Page images and extracted text:
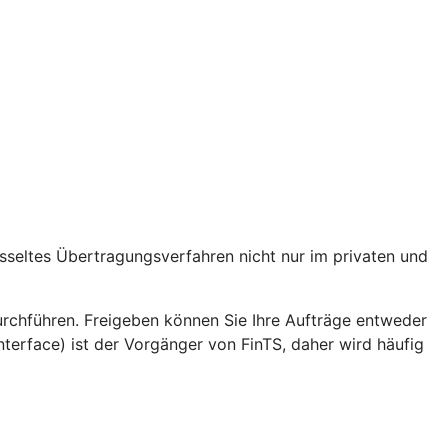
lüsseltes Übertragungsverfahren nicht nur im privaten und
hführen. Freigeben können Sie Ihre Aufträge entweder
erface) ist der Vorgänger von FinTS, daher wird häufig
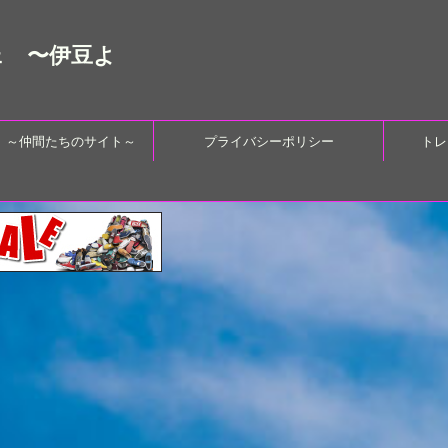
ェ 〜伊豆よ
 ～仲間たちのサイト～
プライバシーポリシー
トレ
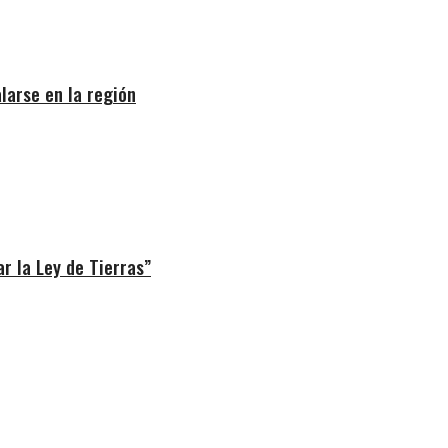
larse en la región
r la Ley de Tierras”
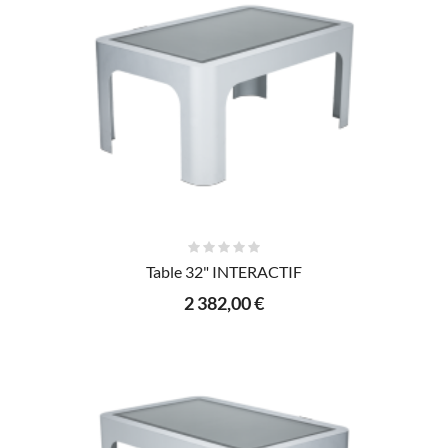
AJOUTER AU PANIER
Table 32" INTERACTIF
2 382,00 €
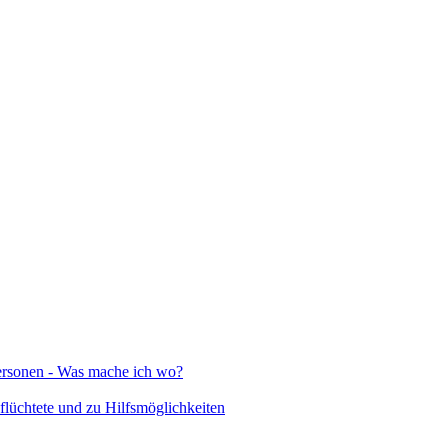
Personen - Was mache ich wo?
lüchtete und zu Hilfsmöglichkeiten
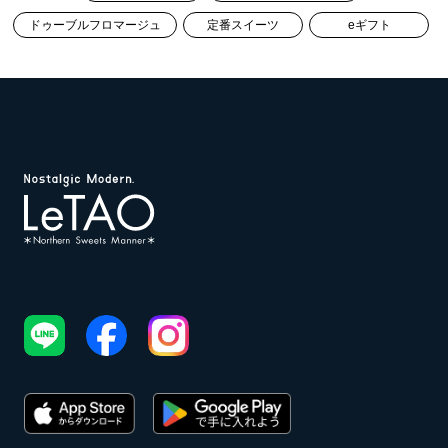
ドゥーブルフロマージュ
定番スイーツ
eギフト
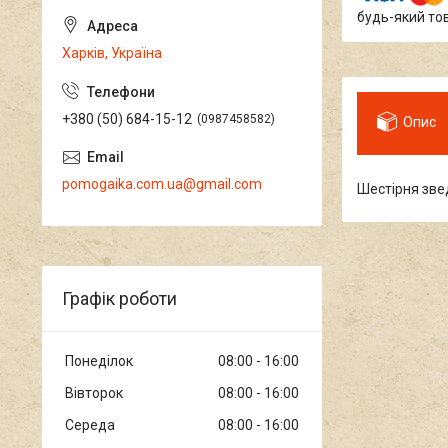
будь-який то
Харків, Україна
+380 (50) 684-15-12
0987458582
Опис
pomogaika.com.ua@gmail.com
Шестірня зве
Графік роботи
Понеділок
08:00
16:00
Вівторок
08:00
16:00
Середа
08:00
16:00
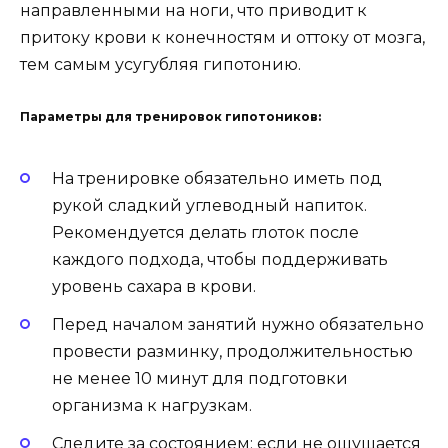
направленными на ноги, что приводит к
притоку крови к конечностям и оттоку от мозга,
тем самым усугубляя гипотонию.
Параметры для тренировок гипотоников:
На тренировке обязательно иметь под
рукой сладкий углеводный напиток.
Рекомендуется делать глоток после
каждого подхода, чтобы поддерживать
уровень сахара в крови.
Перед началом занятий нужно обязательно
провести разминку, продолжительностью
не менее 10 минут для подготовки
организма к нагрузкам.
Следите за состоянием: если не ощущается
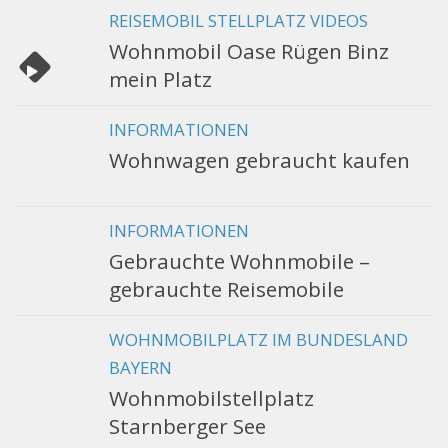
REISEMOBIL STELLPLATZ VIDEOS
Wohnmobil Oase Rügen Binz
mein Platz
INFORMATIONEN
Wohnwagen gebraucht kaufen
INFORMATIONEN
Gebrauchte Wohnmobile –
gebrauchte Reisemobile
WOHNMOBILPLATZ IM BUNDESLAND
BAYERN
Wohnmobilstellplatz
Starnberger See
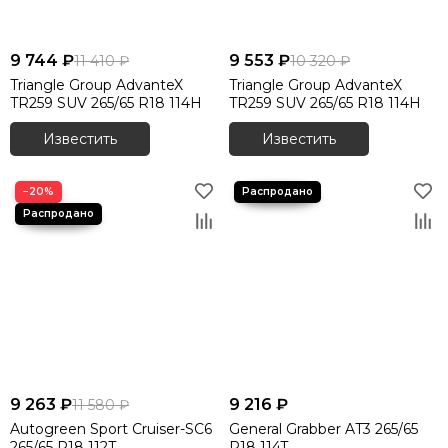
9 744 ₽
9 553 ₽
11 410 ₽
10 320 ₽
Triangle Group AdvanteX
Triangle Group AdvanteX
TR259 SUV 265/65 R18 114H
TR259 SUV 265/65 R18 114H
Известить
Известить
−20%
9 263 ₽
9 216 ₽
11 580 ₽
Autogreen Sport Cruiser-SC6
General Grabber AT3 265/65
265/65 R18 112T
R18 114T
* * *
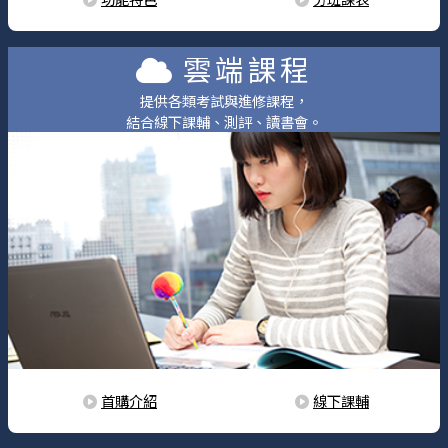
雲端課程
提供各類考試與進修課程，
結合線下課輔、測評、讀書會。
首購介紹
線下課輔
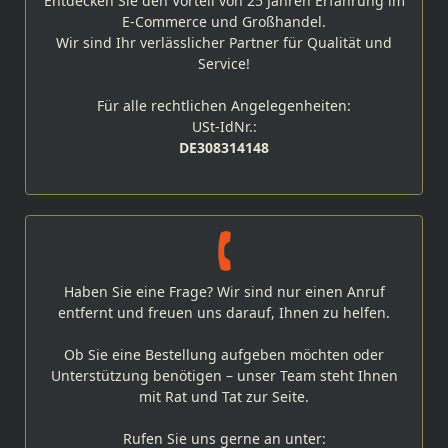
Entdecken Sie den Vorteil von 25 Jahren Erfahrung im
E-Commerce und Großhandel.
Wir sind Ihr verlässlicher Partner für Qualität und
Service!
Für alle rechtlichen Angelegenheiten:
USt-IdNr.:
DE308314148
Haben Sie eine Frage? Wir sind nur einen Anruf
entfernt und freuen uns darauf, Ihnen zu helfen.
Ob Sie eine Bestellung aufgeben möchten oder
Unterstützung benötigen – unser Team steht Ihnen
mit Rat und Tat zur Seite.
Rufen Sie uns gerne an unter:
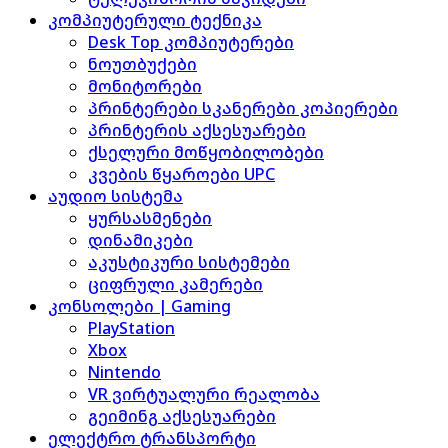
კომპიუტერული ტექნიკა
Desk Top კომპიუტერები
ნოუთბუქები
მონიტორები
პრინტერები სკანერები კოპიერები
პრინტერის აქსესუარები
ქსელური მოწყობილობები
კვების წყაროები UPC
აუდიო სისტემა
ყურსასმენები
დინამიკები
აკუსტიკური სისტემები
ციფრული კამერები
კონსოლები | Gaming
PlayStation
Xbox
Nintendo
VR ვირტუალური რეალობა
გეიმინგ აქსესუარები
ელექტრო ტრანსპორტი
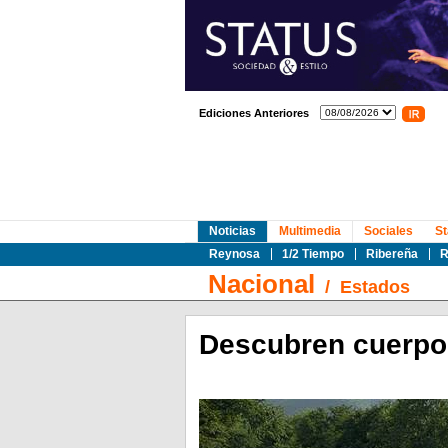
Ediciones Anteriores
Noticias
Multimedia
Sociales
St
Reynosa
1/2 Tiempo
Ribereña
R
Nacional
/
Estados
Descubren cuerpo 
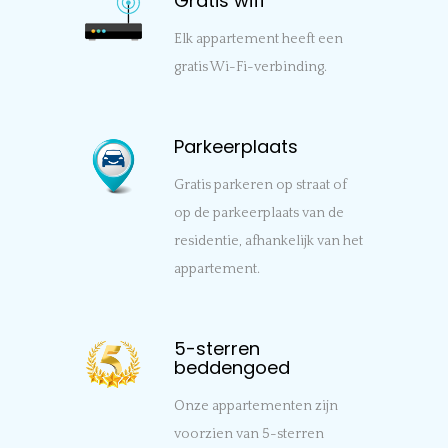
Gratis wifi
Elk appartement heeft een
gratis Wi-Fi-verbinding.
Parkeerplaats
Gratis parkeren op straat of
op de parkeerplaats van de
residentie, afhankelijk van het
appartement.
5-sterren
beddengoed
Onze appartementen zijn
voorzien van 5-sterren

WHAT IS EXPECTED: Write out again exactly the lines above from the one with "lüsseltes Übertragungsverfahren nicht" through the one with "Рекомендуется делать глоток после", adding no other lines and no pictures.

ANSWER TO THIS PROBLEM:
lüsseltes Übertragungsverfahren nicht nur im privaten und
hführen. Freigeben können Sie Ihre Aufträge entweder
erface) ist der Vorgänger von FinTS, daher wird häufig
ェ 〜伊豆よ
 ～仲間たちのサイト～
プライバシーポリシー
トレ
larse en la región
r la Ley de Tierras”
AJOUTER AU PANIER
Table 32" INTERACTIF
2 382,00 €
Personen - Was mache ich wo?
lüchtete und zu Hilfsmöglichkeiten
ドゥーブルフロマージュ
定番スイーツ
eギフト
будь-який то
Харків, Україна
+380 (50) 684-15-12
0987458582
Опис
pomogaika.com.ua@gmail.com
Шестірня зве
Графік роботи
Понеділок
08:00
16:00
Вівторок
08:00
16:00
Середа
08:00
16:00
направленными на ноги, что приводит к
притоку крови к конечностям и оттоку от мозга,
тем самым усугубляя гипотонию.
Параметры для тренировок гипотоников:
На тренировке обязательно иметь под
рукой сладкий углеводный напиток.
Рекомендуется делать глоток после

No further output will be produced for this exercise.